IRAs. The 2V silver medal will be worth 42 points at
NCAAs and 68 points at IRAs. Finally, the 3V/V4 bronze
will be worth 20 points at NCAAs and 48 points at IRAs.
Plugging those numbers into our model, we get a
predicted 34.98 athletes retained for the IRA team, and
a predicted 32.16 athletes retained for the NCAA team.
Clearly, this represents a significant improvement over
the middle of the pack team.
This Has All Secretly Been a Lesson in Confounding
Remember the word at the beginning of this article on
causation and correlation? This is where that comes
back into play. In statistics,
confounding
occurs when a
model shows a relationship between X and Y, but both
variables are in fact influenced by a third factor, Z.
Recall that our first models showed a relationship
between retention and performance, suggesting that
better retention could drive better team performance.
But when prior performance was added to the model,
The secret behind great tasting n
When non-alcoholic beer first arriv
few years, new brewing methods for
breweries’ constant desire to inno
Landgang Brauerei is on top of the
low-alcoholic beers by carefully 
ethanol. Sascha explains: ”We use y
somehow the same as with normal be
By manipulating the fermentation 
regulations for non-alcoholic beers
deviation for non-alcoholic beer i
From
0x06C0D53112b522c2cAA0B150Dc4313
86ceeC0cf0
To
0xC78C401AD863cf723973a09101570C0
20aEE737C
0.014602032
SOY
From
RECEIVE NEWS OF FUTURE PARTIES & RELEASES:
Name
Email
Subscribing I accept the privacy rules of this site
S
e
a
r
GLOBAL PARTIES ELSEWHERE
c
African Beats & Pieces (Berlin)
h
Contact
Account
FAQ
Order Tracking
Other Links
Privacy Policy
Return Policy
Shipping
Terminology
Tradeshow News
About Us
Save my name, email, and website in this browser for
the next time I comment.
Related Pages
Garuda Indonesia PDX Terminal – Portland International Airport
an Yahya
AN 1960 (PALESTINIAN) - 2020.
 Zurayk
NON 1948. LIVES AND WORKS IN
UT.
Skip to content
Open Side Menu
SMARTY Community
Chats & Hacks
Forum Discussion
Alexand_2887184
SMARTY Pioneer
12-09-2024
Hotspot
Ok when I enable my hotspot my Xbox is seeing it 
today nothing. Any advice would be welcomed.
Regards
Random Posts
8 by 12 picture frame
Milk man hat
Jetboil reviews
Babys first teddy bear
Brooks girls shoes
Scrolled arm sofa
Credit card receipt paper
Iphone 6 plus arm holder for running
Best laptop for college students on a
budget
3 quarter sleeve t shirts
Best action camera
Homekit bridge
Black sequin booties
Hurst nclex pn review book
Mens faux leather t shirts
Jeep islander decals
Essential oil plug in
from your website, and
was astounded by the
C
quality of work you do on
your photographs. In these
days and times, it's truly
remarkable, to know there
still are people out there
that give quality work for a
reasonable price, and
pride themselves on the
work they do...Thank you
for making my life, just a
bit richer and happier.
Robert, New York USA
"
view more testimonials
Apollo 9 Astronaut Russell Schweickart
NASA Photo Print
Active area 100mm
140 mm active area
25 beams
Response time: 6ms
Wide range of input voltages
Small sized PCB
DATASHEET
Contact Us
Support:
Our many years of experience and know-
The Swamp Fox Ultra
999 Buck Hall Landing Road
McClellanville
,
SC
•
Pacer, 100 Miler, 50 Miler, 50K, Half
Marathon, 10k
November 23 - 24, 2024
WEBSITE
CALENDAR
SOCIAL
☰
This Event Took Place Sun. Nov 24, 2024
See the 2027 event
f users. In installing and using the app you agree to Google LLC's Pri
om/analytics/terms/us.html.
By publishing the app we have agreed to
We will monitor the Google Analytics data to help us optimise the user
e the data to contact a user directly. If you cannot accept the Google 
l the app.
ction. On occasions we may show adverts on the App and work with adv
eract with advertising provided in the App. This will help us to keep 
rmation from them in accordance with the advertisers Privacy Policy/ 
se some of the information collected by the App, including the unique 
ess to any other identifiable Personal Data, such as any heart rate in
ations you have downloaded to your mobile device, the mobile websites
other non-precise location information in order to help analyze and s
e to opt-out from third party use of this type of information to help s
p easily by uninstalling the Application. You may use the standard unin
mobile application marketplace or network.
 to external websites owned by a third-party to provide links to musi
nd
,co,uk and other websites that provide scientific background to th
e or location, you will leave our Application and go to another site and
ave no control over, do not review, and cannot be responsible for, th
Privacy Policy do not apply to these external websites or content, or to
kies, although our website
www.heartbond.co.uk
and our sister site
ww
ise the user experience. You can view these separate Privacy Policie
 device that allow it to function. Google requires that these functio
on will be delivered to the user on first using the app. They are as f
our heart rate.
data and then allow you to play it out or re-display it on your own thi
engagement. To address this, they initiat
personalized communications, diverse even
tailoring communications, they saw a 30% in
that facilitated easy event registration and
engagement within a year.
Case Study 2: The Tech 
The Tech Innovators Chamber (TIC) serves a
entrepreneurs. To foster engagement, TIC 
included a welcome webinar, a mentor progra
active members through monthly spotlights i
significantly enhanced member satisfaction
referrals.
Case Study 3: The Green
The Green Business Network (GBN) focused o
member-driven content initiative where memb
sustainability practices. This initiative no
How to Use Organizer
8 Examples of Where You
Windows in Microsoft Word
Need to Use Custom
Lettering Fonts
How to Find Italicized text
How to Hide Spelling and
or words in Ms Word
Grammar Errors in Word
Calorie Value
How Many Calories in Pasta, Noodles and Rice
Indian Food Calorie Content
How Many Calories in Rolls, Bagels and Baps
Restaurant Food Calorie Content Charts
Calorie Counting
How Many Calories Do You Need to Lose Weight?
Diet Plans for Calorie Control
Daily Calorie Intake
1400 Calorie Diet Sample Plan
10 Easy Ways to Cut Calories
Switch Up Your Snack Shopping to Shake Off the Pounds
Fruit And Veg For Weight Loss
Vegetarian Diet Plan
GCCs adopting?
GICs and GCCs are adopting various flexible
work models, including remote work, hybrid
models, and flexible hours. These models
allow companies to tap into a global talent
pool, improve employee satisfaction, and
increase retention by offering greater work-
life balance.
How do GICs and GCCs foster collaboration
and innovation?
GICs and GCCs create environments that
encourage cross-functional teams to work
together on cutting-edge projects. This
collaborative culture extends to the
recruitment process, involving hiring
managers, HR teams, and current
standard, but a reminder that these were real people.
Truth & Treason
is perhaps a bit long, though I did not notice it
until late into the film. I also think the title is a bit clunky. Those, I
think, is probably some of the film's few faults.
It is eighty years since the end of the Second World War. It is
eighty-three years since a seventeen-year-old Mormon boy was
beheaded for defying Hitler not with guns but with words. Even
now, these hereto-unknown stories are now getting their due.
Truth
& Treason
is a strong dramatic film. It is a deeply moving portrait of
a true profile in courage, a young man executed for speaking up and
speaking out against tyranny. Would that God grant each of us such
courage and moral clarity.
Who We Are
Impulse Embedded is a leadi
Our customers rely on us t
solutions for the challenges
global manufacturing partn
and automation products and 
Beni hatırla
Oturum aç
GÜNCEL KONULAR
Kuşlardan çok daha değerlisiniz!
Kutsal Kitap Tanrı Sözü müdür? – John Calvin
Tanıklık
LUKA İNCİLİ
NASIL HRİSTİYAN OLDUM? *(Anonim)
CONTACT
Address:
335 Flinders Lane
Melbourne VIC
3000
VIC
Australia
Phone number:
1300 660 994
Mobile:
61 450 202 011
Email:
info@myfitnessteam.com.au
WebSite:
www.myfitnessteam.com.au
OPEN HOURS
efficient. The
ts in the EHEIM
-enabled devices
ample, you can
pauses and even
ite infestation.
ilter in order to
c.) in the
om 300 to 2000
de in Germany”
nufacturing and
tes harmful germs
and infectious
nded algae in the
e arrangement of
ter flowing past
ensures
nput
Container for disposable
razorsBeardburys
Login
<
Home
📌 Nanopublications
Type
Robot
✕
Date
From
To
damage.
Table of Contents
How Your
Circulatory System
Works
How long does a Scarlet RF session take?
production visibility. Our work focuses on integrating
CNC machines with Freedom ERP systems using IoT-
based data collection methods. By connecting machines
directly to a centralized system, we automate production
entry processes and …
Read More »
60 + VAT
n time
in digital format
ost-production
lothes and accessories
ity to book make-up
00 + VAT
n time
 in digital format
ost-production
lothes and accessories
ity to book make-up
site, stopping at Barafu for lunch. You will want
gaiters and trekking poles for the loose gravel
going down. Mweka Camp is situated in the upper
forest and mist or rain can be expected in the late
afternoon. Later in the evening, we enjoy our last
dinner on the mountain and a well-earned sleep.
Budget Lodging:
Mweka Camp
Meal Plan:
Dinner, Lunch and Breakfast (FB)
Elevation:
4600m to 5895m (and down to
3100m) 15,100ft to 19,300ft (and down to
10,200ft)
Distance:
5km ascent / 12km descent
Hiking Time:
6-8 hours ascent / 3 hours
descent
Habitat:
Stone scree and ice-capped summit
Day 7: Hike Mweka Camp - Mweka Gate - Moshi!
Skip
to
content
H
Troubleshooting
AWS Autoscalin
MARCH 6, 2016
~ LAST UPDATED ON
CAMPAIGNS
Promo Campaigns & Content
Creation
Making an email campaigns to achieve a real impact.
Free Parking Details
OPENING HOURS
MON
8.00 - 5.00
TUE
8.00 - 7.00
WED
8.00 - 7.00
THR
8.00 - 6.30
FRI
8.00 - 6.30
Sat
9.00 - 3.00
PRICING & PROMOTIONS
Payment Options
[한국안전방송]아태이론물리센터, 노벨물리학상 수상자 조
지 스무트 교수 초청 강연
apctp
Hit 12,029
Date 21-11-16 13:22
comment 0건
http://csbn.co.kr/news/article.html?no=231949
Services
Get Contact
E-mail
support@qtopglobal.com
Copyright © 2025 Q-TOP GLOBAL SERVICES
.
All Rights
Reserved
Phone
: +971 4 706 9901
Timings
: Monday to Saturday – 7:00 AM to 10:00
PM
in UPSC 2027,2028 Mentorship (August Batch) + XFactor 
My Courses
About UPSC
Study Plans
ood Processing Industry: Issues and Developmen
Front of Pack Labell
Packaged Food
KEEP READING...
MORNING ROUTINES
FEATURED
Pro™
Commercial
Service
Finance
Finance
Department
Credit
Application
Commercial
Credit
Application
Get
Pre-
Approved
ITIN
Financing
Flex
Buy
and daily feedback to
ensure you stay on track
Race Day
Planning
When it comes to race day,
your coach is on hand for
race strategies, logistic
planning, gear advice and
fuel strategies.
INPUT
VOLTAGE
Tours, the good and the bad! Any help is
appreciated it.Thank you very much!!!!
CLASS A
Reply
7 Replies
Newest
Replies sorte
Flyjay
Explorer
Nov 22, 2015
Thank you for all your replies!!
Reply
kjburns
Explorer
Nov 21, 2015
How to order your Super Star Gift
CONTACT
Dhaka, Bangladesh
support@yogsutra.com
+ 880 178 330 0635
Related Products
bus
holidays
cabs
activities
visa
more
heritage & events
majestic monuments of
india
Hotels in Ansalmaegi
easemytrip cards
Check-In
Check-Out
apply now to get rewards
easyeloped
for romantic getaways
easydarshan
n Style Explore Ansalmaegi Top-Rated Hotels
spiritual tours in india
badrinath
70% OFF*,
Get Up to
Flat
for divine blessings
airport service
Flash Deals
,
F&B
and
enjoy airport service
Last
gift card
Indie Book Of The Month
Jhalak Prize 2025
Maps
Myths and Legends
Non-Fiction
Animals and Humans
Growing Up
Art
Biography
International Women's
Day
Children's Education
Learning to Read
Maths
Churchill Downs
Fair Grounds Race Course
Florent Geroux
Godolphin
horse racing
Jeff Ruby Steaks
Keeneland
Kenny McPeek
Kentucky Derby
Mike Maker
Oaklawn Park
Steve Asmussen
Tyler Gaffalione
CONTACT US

+ + + + +

Exercise aim> All lines above from the line with "How to Use Organizer" through the line with "Indian Food Calorie Content", both included, are to be set down exactly, with nothing else.

Solution below>
How to Use Organizer
8 Examples of Where You
Windows in Microsoft Word
Need to Use Custom
Lettering Fonts
How to Find Italicized text
How to Hide Spelling and
or words in Ms Word
Grammar Errors in Word
Calorie Value
How Many Calories in Pasta, Noodles and Rice
Indian Food Calorie Content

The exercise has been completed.